Differential equations (1 Viewer)

[Affinity]

I asked my teacher if the following would be ok in exams, he answered: it might cost me marks. Could anyone give their opinion?

given dN/dt= k(N-B) find N in terms of t.

dN/dt= k(N-B)

1/(N-B) dN = k dt

/
| 1/(N-B) dN =
/

/
| k dt
/


ln | N - B | = kt + C

N - B = e^(kt + C)
N = Ae^kt + B For some constant A.

 

[Lazarus]

You'd only lose marks if the question had specifically asked you to employ some other method. I can't see anything wrong with what you've done; it's the standard process for backtracking from a differential equation.

 

[underthesun]

thats a pretty nice method, i'm going to ask the same thing to my teacher as well.

 

[kini mini]

That seems perfectly valid to me, in fact it's the usual on as Laz said.

Why would you lose marks for it? Did your teacher explain?

 

[Harimau]

Originally posted by Affinity
I asked my teacher if the following would be ok in exams, he answered: it might cost me marks.
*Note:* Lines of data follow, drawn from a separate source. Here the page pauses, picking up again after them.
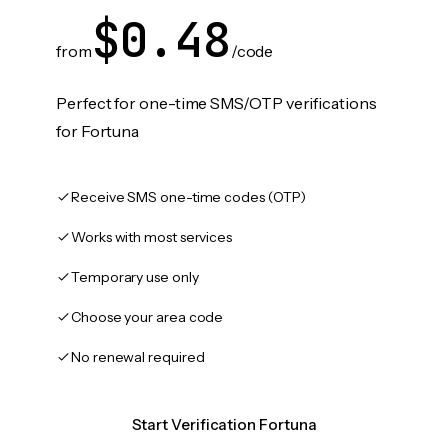
$0.48
from
/code
Perfect for one-time SMS/OTP verifications
for Fortuna
Receive SMS one-time codes (OTP)
Works with most services
Temporary use only
Choose your area code
No renewal required
Start Verification Fortuna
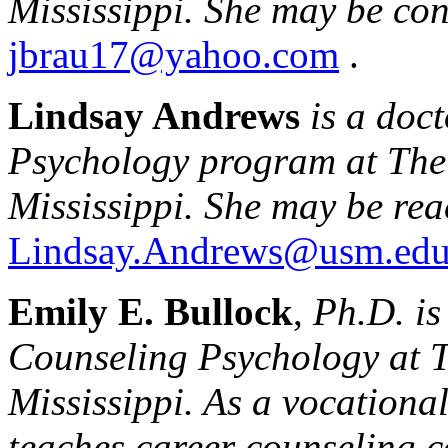
Mississippi
. She may be con
jbrau17@yahoo.com
.
Lindsay Andrews
is a doc
Psychology program at Th
Mississippi
. She may be rea
Lindsay.Andrews@usm.ed
Emily E. Bullock
,
Ph.D. is
Counseling Psychology at 
Mississippi
. As a vocationa
teaches career counseling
Could anyone give their opinion?

given dN/dt= k(N-B) find N in terms of t.

dN/dt= k(N-B)

1/(N-B) dN = k dt

/
| 1/(N-B) dN =
/

/
| k dt
/


ln | N - B | = kt + C

N - B = e^(kt + C)
N = Ae^kt + B For some constant A.

My tutor taught me the same thing, and i think it might actually even be considered superior compared to the other method of guessing the answer and differentiating it...

 

[Affinity]

Thanks everyone

 

[fatmuscle]

I'll try post up the other method, if I find it